**WHAT YOU ARE ASKED TO DO:**
Filter this data down to the lines that hold "חיפוש", and copy them.

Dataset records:
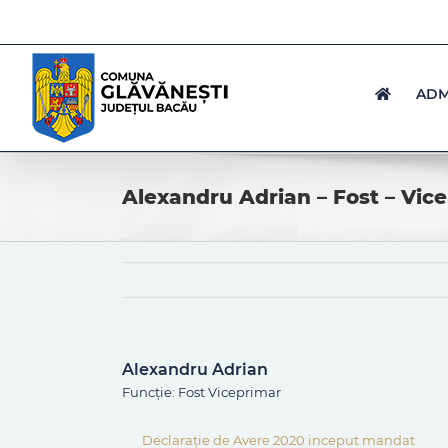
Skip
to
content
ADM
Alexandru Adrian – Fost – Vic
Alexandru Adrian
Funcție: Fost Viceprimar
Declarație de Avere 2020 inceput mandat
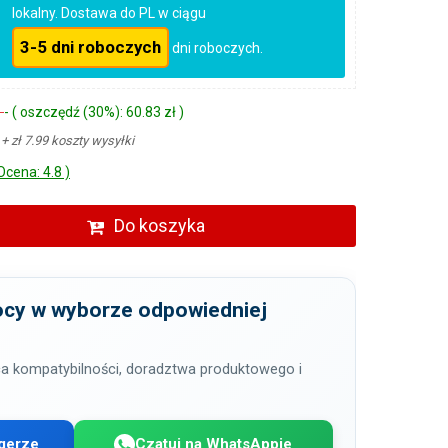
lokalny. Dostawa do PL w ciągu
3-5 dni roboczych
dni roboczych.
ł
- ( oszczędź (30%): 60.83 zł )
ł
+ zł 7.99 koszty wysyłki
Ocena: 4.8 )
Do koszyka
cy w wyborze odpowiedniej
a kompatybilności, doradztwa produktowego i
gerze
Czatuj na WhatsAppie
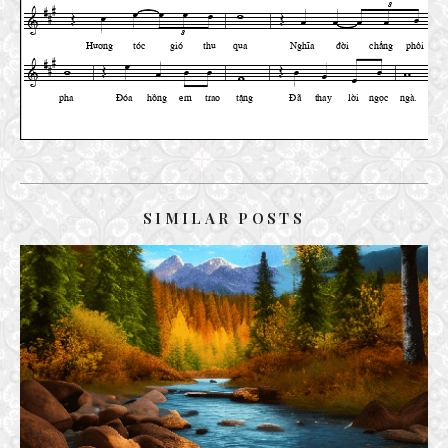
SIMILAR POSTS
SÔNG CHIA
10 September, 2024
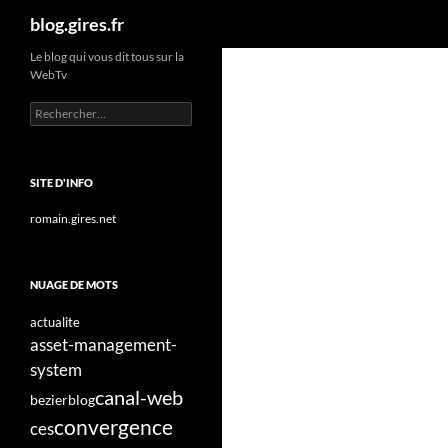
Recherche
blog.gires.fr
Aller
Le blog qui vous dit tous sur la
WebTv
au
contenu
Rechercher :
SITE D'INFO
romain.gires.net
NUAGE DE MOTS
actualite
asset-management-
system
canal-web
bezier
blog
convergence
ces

---

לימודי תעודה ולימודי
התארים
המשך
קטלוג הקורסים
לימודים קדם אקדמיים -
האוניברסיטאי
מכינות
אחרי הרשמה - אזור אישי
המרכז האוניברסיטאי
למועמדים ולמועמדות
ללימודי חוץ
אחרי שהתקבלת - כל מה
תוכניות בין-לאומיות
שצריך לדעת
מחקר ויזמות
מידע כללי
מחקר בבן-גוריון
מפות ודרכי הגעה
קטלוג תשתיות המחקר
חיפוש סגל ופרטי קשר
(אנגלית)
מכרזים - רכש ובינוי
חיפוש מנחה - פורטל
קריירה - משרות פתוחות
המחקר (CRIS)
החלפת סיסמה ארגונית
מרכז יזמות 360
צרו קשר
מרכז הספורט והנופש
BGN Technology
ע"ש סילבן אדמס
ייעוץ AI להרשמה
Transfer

**SOLUTION:**
חיפוש סגל ופרטי קשר
חיפוש מנחה - פורטל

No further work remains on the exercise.